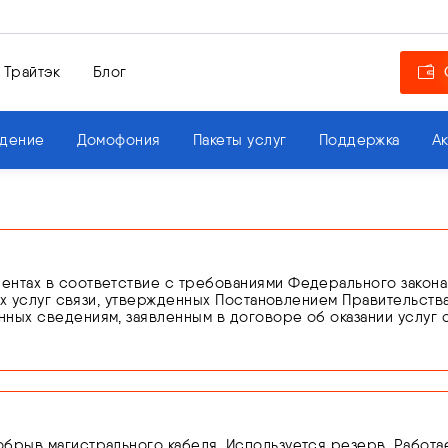
 Трайтэк
Блог
дение
Домофония
Пакеты услуг
Поддержка
А
тах в соответствие с требованиями Федерального закона от 0
ких услуг связи, утвержденных Постановлением Правительства
ных сведениям, заявленным в договоре об оказании услуг 
ющего личность.
нности по подтверждению сведений или предоставления н
оказание услуг связи вплоть до устранения нарушений на ос
брыв магистрального кабеля. Используется резерв. Работа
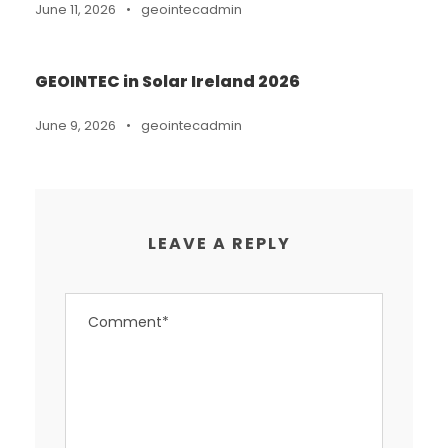
June 11, 2026
•
geointecadmin
GEOINTEC in Solar Ireland 2026
June 9, 2026
•
geointecadmin
LEAVE A REPLY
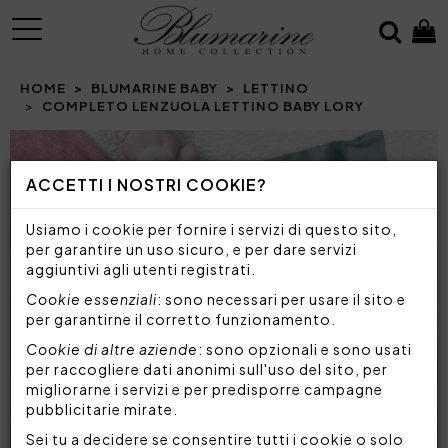
MENU
HOME
BLUMARINE BABY
LETTINO
COMPLETO LENZUOLA LETTINO BABY LORY
Prev
N
ACCETTI I NOSTRI COOKIE?
Usiamo i cookie per fornire i servizi di questo sito,
per garantire un uso sicuro, e per dare servizi
aggiuntivi agli utenti registrati.
Cookie essenziali
: sono necessari per usare il sito e
per garantirne il corretto funzionamento.
Cookie di altre aziende
: sono opzionali e sono usati
per raccogliere dati anonimi sull'uso del sito, per
migliorarne i servizi e per predisporre campagne
pubblicitarie mirate.
Sei tu a decidere se consentire tutti i cookie o solo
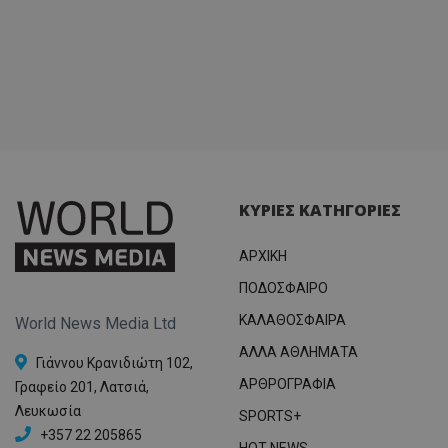
ΚΥΡΙΕΣ ΚΑΤΗΓΟΡΙΕΣ
ΑΡΧΙΚΗ
ΠΟΔΟΣΦΑΙΡΟ
ΚΑΛΑΘΟΣΦΑΙΡΑ
World News Media Ltd
ΑΛΛΑ ΑΘΛΗΜΑΤΑ
Γιάννου Κρανιδιώτη 102,
ΑΡΘΡΟΓΡΑΦΙΑ
Γραφείο 201, Λατσιά,
Λευκωσία
SPORTS+
+357 22 205865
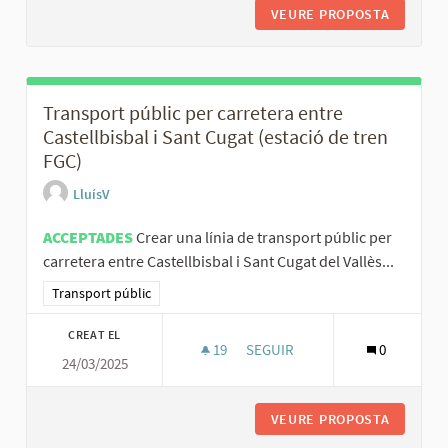
VEURE PROPOSTA
SERVEI 
Transport públic per carretera entre
Castellbisbal i Sant Cugat (estació de tren
FGC)
LluísV
ACCEPTADES
Crear una línia de transport públic per
carretera entre Castellbisbal i Sant Cugat del Vallès...
Resultats al filtrar per la categoria: Transport públic
Transport públic
CREAT EL
19
19 SEGUIDORES
SEGUIR
0
24/03/2025
TRANSPORT PÚBLIC PER CARRET
VEURE PROPOSTA
TRANSPO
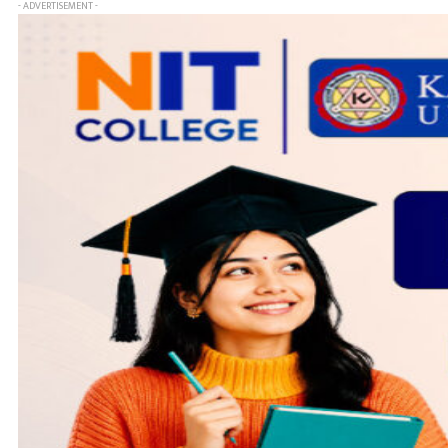
- ADVERTISEMENT -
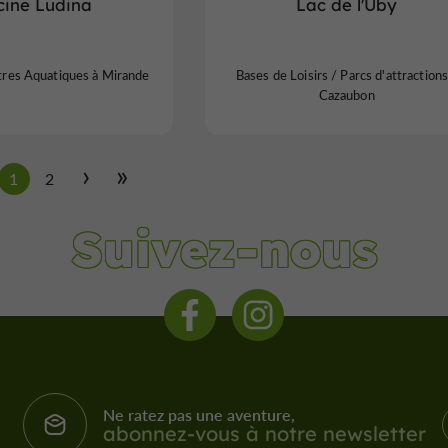
cine Ludina
Lac de l'Uby
tres Aquatiques à Mirande
Bases de Loisirs / Parcs d'attractions
Cazaubon
1
2
Suivez-nous
Ne ratez pas une aventure,
abonnez-vous à notre newsletter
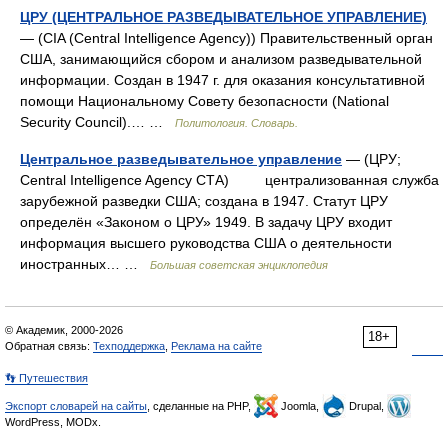
ЦРУ (ЦЕНТРАЛЬНОЕ РАЗВЕДЫВАТЕЛЬНОЕ УПРАВЛЕНИЕ)
— (CIA (Central Intelligence Agency)) Правительственный орган
США, занимающийся сбором и анализом разведывательной
информации. Создан в 1947 г. для оказания консультативной
помощи Национальному Совету безопасности (National
Security Council).… …
Политология. Словарь.
Центральное разведывательное управление
— (ЦРУ;
Central Intelligence Agency СТА) централизованная служба
зарубежной разведки США; создана в 1947. Статут ЦРУ
определён «Законом о ЦРУ» 1949. В задачу ЦРУ входит
информация высшего руководства США о деятельности
иностранных… …
Большая советская энциклопедия
© Академик, 2000-2026
18+
Обратная связь:
Техподдержка
,
Реклама на сайте
👣 Путешествия
Экспорт словарей на сайты
, сделанные на PHP,
Joomla,
Drupal,
WordPress, MODx.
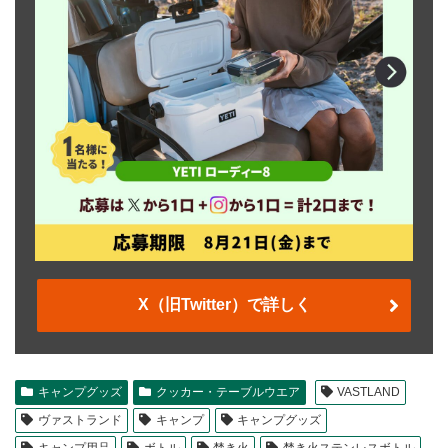
X（旧Twitter）で詳しく
キャンプグッズ
クッカー・テーブルウエア
VASTLAND
ヴァストランド
キャンプ
キャンプグッズ
キャンプ用品
ボトル
焚き火
焚き火ステンレスボトル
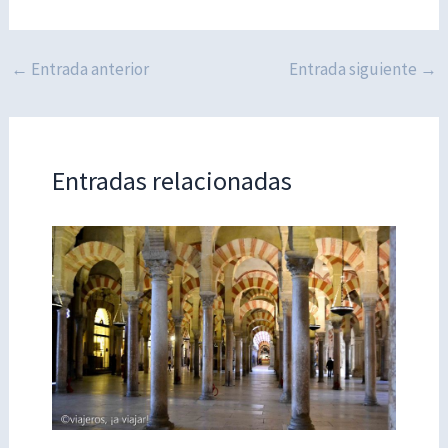
←
Entrada anterior
Entrada siguiente
→
Entradas relacionadas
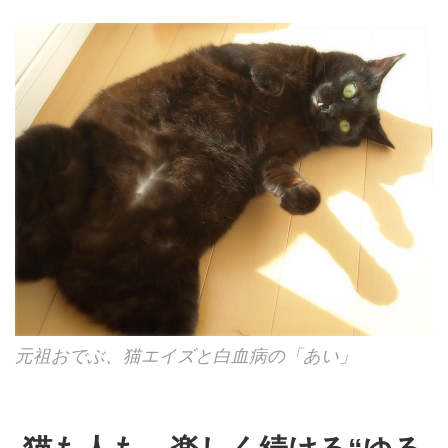
元祖おでぶ、猫エイズと白血病の「あい」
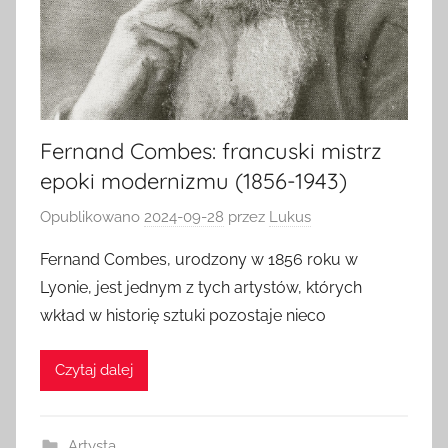
Fernand Combes: francuski mistrz
epoki modernizmu (1856-1943)
Opublikowano
2024-09-28
przez
Lukus
Fernand Combes, urodzony w 1856 roku w
Lyonie, jest jednym z tych artystów, których
wkład w historię sztuki pozostaje nieco
Czytaj dalej
Artysta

━━━━━━

Recreate the listing above word for word, dropping each picture it contains.

 Трайтэк
Блог
дение
Домофония
Пакеты услуг
Поддержка
А
тах в соответствие с требованиями Федерального закона от 0
ких услуг связи, утвержденных Постановлением Правительства
ных сведениям, заявленным в договоре об оказании услуг 
ющего личность.
нности по подтверждению сведений или предоставления н
оказание услуг связи вплоть до устранения нарушений на ос
брыв магистрального кабеля. Используется резерв. Работа
June 11, 2026
•
geointecadmin
GEOINTEC in Solar Ireland 2026
June 9, 2026
•
geointecadmin
LEAVE A REPLY
MENU
HOME
BLUMARINE BABY
LETTINO
COMPLETO LENZUOLA LETTINO BABY LORY
Prev
N
ACCETTI I NOSTRI COOKIE?
Usiamo i cookie per fornire i servizi di questo sito,
per garantire un uso sicuro, e per dare servizi
aggiuntivi agli utenti registrati.
Cookie essenziali
: sono necessari per usare il sito e
per garantirne il corretto funzionamento.
Cookie di altre aziende
: sono opzionali e sono usati
per raccogliere dati anonimi sull'uso del sito, per
migliorarne i servizi e per predisporre campagne
pubblicitarie mirate.
Sei tu a decidere se consentire tutti i cookie o solo
ΚΥΡΙΕΣ ΚΑΤΗΓΟΡΙΕΣ
ΑΡΧΙΚΗ
ΠΟΔΟΣΦΑΙΡΟ
ΚΑΛΑΘΟΣΦΑΙΡΑ
World News Media Ltd
ΑΛΛΑ ΑΘΛΗΜΑΤΑ
Γιάννου Κρανιδιώτη 102,
ΑΡΘΡΟΓΡΑΦΙΑ
Γραφείο 201, Λατσιά,
Λευκωσία
SPORTS+
+357 22 205865
VEURE PROPOSTA
SERVEI 
Transport públic per carretera entre
Castellbisbal i Sant Cugat (estació de tren
FGC)
LluísV
ACCEPTADES
Crear una línia de transport públic per
carretera entre Castellbisbal i Sant Cugat del Vallès...
Resultats al filtrar per la categoria: Transport públic
Transport públic
CREAT EL
19
19 SEGUIDORES
SEGUIR
0
24/03/2025
TRANSPORT PÚBLIC PER CARRET
VEURE PROPOSTA
TRANSPO
- ADVERTISEMENT -
cine Ludina
Lac de l'Uby
tres Aquatiques à Mirande
Bases de Loisirs / Parcs d'attractions
Cazaubon
1
2
Suivez-nous
Ne ratez pas une aventure,
abonnez-vous à notre newsletter
ЦРУ (ЦЕНТРАЛЬНОЕ РАЗВЕДЫВАТЕЛЬНОЕ УПРАВЛЕНИЕ)
— (CIA (Central Intelligence Agency)) Правительственный орган
США, занимающийся сбором и анализом разведывательной
информации. Создан в 1947 г. для оказания консультативной
помощи Национальному Совету безопасности (National
Security Council).… …
Политология. Словарь.
Центральное разведывательное управление
— (ЦРУ;
Central Intelligence Agency СТА) централизованная служба
зарубежной разведки США; создана в 1947. Статут ЦРУ
определён «Законом о ЦРУ» 1949. В задачу ЦРУ входит
информация высшего руководства США о деятельности
иностранных… …
Большая советская энциклопедия
© Академик, 2000-2026
18+
Обратная связь:
Техподдержка
,
Реклама на сайте
👣 Путешествия
Экспорт словарей на сайты
, сделанные на PHP,
Joomla,
Drupal,
WordPress, MODx.
X（旧Twitter）で詳しく
キャンプグッズ
クッカー・テーブルウエア
VASTLAND
ヴァストランド
キャンプ
キャンプグッズ
キャンプ用品
ボトル
焚き火
焚き火ステンレスボトル
←
Entrada anterior
Entrada siguiente
→
Entradas relacionadas
元祖おでぶ、猫エイズと白血病の「あい」
Fernand Combes: francuski mistrz
epoki modernizmu (1856-1943)
Opublikowano
2024-09-28
przez
Lukus
Fernand Combes, urodzony w 1856 roku w
Lyonie, jest jednym z tych artystów, których
wkład w historię sztuki pozostaje nieco
Czytaj dalej
Artysta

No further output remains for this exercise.